Жена сидельца, Анна Трофимовна, худая, как вязальная спица, но с огромным, горбом выдававшимся, животом, с коричневыми пятнами беременности на щеках, прикрыла грудь и живот толстым вязаным платком, широко распахнула дверь кухни и скрипуче крикнула:

— Ну, иди, что ли! Иди! Я давно тебя жду!

Вошли высокая и низенькая. Высокая стала впереди. Низенькая застыла у притолки.

— Почему же вас две! — сердито крикнула Анна Трофимовна. — Мне ведь только одна работница нужна, я так Герасиму и говорила. Вас ведь Герасим прислал? И на что мне две? Вдвоем-то вы меня совсем съедите! Одной каши на вас не наготовишься! Знаю я, как ест деревня, а у меня все в купочку! На кой ляд мне две!

Глаза Анны Трофимовны стали злыми. Коричневые пятна на щеках позеленели. От резких жестов концы платка разъехались спереди, обнаружив страшный, горбом вздымавшийся, живот.

— Ну, чего вы две-то влезли! — опять закричала она, впадая в раздражение больше от своей беременности.

Неестественно тоненьким голосом высокая заговорила:

— В наймы-то одна я согласилась, как дяденька Гарасим мне наказывал, а это, значит, только провожает меня. Завтра же она ко дворам обернет, а я останусь. Страшно одной идти на ночь, кругом озорство, а я девочка пристенчивая…

— А по росту тебя хоть в гвардию, — сказала Анна Трофимовна, вдруг улыбнувшись. — Тебя Герасим прислал? — опять спросила она.

— Герасим, — пискнула высокая, и так уморительно, что низенькая фыркнула в рукав.

— А ты чего, дура, ржешь? — прикрикнула Анна Трофимовна и опять повернулась к высокой. — А о жалованье тебе Герасим говорил? Я ведь больше двух с полтиной в месяц платить не могу.
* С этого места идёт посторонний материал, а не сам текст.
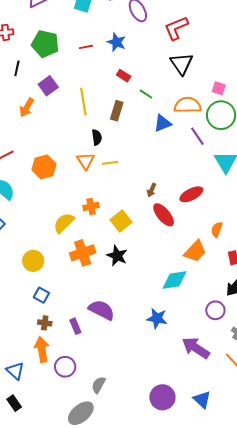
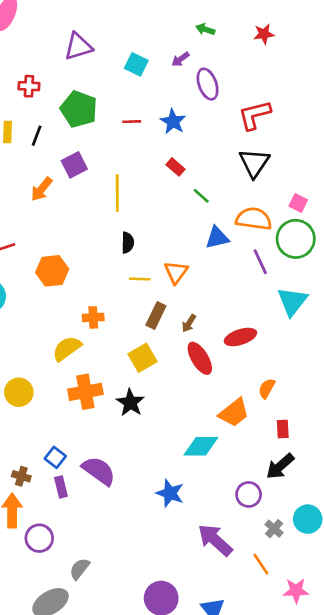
brown rectangle: (117, 111) -> (156, 316), moved
orange triangle: (86, 161) -> (176, 272), moved
orange cross: (91, 206) -> (93, 317), moved
blue square: (41, 295) -> (55, 457), moved

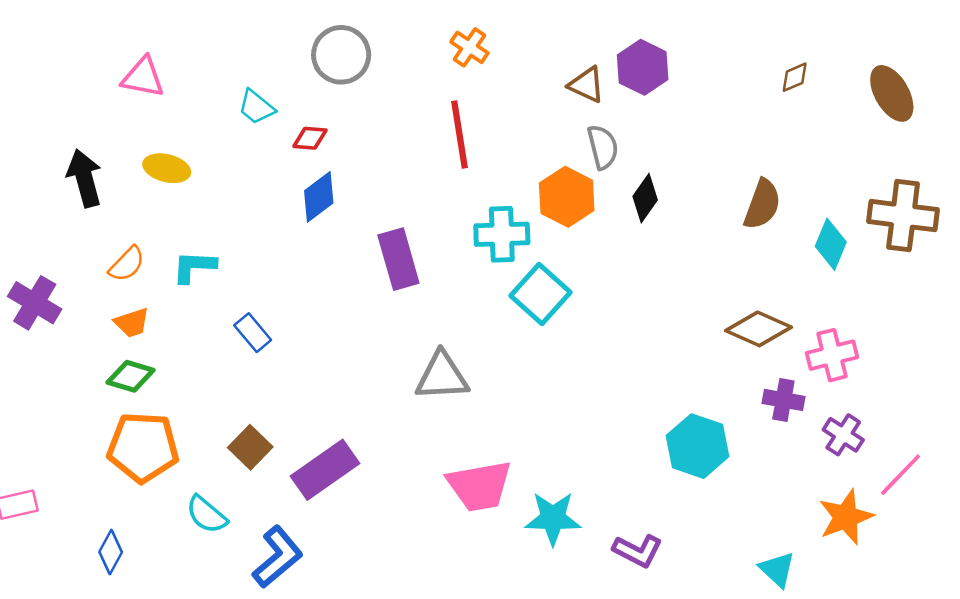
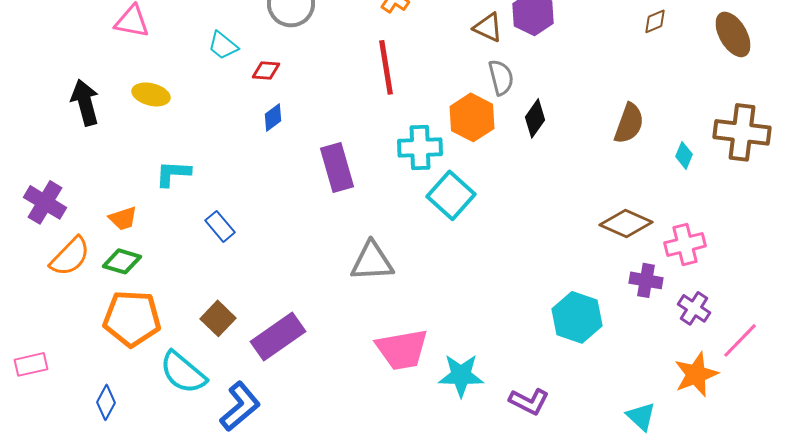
blue diamond: (319, 197) -> (273, 117), size x0.7
cyan diamond: (831, 244) -> (684, 155), size x0.7
orange semicircle: (127, 264) -> (70, 256), moved, size x1.4
cyan semicircle: (207, 515) -> (183, 372), size x1.4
Тебя как зовут?

— Аленой, — пискнула высокая.

— Ф-фу, как ты пищишь противно, — поморщилась Анна Трофимовна и прикрыла платком свой страшный живот. — Ну, пусть и востроносая переночует, — сказала она затем, — места на кухне мне не жаль. И мне же не так страшно будет, мужа-то ведь у меня дома нет, а Герасим человек надежный, плохих мне не пришлет. Так ведь?

Высокая кивнула головой.

— Ляжете вы вот здесь за печкой и с огнем будьте поосторожней, а пока дров из приклети на ночь в кухню наносите, чтоб печку завтра пораньше затопить. И завтра же мы обо всех делах переговорим. Чаю я работнице не даю, это прими к сведению, а на завтрак каша с молоком. Я корову для ребятишек держу и молока не жалею. Ну, а теперь я иду спать, — сыпала Анна Трофимовна, — икота меня замучила, я, когда на сносях, всегда икотой мучаюсь. Ну, так вот и все.

Она двинулась к двери в горенку, перегибаясь назад под своим огромным животом. Но из-за двери выглянула и еще раз.

— А двери в сенцах на ночь вы на крюк и на запор приприте, а то вообще мало ли что. А я рожаю легко, а только вот эта икота!

Ее глаза вновь сделались узенькими и злыми, и, полуобернувшись назад, она закричала шипящим голосом:

— Чего? А ты чего корячишься? Дрыхни, тебе говорят, прокаженная!

Ребячий голос захныкал в темной горенке:

— С-а-ами обещают, а с-а-а-ми не дают…

— Чего обещают? — неистово завопила Анна Трофимовна.

— Конесно, молосной касы… — хныкал ребячий голос.

Дверь в горенку крепко захлопнулась, и раздался звук подзатыльника.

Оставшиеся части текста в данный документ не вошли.